シャーリーは創造神の言葉を全く理解できなかった。


記憶を無くしたノアは自分の事を姉のように慕ってくれていたのは分かっている。


だから、自分も本当の弟のように接して家族のような甘え方はしていた。


そのノアから向けられていた感情が恋愛だと言われても全く実感が湧かなかったのだ。


「そんな事あるわけない。

そうだよな、ノア?」


だからいつものようにノオの顔を見て尋ねる。


だが、ノアはその質問に答えずに顔を背けてしまった……耳まで真っ赤にしながら。


その光景に流石のシャーリーも気付いてしまった……創造神の話すことは事実だと言う事に。


「理解できたようですね」


「それで私とノアを処罰しにきたということ?」


シャーリーがそう聞くと創造神は鼻で笑う。


「ノアを処罰などしませんよ。

処罰するのはその原因使った貴方だけです。

今回のことは記憶を失った事が原因でしょう。

貴方を処罰した後でノアの記憶を戻しましょう。

……そうそう、ついでにアートゥルの封じた力も戻して本来の任務についてもらいましょうか。

シャーリーというイレギュラーのせいで各地の人間が力をつけ過ぎたようですしね」


創造神が楽しそうにそう告げる中で今まで頭を下げていたエムザラが顔をあげる。


「創造神様……私は……」


「エムザラも元の役目に戻ってもらいますよ。

ノアとの夫婦神という役割に」


「えっ……」


「僕とエムザラが夫婦?」


創造神が落とした更なる爆弾発言にシャーリーとノアが凍りつく。


それが本当だとしたら何故今までその事を告げずに黙ってついてきていたのだろうか?


シャーリーからは家族愛だったとはいえ、この旅の間に2人は一緒にお風呂に入ったり、同じ布団で寝たりと妻という立場から見るとマトモに見ていられない事をしていたと思う。


その事に気がついたエムザラが2人に語り出した。


「私とノアは確かに夫婦神として生まれた……しかし、あくまで夫婦神という設定を与えられて創られただけだったんだ。

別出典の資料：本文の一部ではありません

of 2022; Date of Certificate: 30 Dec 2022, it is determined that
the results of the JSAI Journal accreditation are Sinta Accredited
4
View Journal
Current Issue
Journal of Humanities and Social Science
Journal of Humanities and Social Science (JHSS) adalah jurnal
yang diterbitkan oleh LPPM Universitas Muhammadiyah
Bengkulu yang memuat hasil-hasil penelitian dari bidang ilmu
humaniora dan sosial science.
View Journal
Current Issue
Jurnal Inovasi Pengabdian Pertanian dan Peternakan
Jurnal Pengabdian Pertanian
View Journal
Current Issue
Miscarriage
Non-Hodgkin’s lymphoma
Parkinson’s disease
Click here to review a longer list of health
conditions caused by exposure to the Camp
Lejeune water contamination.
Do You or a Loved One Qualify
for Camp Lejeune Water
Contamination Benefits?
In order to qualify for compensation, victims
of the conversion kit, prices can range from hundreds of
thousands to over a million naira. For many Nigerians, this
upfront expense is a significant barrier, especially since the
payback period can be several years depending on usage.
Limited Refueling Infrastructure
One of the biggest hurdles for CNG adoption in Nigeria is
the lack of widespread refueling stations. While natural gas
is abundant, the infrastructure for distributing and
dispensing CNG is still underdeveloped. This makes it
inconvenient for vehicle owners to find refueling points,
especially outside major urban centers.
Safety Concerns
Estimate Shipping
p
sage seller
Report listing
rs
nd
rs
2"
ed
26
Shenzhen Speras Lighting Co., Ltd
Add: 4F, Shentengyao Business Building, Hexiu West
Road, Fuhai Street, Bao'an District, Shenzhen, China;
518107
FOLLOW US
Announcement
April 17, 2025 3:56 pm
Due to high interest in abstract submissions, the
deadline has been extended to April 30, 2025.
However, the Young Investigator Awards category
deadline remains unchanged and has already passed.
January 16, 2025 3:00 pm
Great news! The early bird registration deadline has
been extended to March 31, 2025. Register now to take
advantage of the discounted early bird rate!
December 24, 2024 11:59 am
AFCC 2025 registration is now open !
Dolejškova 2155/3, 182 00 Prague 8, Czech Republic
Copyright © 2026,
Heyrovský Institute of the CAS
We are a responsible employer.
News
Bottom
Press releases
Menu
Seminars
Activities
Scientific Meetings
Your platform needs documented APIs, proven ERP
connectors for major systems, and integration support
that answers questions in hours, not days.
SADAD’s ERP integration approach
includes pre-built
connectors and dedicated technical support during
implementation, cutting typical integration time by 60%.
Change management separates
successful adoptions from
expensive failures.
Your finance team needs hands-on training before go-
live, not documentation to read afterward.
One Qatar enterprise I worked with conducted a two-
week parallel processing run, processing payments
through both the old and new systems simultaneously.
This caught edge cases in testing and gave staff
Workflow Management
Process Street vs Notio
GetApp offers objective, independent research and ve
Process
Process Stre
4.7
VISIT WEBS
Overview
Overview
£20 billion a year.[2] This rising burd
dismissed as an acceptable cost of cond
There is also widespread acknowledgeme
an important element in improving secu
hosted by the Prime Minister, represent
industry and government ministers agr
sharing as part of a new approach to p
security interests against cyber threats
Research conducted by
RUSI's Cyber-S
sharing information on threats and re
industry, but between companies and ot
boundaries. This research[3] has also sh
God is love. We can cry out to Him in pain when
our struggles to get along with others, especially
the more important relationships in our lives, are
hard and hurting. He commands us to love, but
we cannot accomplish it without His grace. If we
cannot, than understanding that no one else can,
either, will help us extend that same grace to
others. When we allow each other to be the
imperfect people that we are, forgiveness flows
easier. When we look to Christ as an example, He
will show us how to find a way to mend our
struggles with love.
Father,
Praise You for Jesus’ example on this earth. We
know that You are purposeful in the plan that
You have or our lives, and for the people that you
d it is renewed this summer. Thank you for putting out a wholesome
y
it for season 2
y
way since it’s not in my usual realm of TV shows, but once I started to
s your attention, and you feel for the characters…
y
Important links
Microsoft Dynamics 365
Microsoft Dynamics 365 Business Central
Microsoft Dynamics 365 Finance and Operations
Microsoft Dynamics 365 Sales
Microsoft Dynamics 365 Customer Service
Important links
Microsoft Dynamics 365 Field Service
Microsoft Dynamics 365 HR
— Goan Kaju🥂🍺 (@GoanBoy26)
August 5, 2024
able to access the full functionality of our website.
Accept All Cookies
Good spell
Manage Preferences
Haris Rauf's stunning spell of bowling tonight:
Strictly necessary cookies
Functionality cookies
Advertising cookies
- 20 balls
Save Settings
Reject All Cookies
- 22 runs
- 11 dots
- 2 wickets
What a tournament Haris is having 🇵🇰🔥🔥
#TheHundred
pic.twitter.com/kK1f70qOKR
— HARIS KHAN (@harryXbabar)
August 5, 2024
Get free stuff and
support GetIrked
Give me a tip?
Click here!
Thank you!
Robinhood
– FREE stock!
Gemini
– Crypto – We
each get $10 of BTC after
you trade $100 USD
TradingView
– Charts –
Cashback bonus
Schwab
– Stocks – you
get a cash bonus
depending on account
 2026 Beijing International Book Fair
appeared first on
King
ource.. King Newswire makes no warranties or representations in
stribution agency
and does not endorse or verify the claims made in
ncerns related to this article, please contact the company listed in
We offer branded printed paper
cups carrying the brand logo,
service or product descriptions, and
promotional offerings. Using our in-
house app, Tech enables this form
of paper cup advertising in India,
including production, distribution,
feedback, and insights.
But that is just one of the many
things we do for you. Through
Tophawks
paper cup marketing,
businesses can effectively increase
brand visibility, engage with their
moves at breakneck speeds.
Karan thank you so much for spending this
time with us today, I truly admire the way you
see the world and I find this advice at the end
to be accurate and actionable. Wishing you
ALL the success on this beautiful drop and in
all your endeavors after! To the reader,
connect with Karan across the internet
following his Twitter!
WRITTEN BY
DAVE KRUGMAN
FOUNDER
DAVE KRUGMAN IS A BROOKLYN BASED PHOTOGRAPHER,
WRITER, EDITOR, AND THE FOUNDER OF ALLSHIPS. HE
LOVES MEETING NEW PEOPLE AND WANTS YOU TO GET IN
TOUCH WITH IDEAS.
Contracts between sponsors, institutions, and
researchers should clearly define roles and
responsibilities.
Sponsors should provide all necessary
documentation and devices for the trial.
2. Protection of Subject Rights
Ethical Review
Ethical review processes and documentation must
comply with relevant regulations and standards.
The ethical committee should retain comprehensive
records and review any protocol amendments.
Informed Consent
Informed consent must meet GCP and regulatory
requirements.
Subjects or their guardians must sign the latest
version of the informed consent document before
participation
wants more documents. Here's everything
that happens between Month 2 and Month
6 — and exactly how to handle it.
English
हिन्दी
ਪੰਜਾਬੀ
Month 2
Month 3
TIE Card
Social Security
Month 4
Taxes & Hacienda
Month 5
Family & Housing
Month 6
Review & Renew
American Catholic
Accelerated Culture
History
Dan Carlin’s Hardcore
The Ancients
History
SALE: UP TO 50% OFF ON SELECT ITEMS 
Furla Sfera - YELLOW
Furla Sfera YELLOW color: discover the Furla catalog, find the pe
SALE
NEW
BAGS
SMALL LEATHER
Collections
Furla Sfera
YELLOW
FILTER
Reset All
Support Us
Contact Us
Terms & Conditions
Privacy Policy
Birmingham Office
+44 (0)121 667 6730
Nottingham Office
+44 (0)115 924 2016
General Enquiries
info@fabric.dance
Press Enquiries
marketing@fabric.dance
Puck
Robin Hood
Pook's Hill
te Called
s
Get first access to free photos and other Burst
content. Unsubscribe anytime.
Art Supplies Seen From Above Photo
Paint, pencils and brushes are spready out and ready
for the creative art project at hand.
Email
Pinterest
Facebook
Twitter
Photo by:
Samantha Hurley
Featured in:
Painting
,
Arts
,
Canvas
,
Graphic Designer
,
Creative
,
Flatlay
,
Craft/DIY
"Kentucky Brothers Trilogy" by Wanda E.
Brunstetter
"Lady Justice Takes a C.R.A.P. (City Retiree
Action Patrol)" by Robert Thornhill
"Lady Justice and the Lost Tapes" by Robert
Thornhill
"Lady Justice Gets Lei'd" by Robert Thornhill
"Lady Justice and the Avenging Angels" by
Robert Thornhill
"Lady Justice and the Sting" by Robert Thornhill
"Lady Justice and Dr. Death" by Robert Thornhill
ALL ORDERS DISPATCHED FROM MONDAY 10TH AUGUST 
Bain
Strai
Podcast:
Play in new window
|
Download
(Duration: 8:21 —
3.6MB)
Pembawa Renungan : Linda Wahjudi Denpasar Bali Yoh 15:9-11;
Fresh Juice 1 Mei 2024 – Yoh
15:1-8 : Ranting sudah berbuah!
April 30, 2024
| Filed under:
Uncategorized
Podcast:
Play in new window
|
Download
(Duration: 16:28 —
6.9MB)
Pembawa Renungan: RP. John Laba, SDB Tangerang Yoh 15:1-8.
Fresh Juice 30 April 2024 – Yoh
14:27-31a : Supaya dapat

そこにいるアートゥルが初めから邪神として力を振るっては封印されるだけの存在だったのと同じようにね。

だから、私はノアの事を旦那だと思っちゃいないし、記憶がある時のノアもそうだっただろう」


「だからと言って役割を放棄していいという事ではないでしょう」


「そうだと思ったからアタシはおかしな人間と旅をし始めたノアのところに出向いた。

そこで見ちまったんだよ……アタシといる時よりも余程楽しそうに活き活きしている様子を。

それを見てたら何だかもっと2人の事を見たくなっちまってね……ズルズルときてこの有様だよ」


「安心してください。

貴方を惑わした人間は処罰されます。

そうすれば元の役目に戻る弊害も無くなるでしょう」


創造神はそれが世界の真理であり絶対の正しい行いと信じていた。


だから、エムザラは大人しく自分に従うだろうと。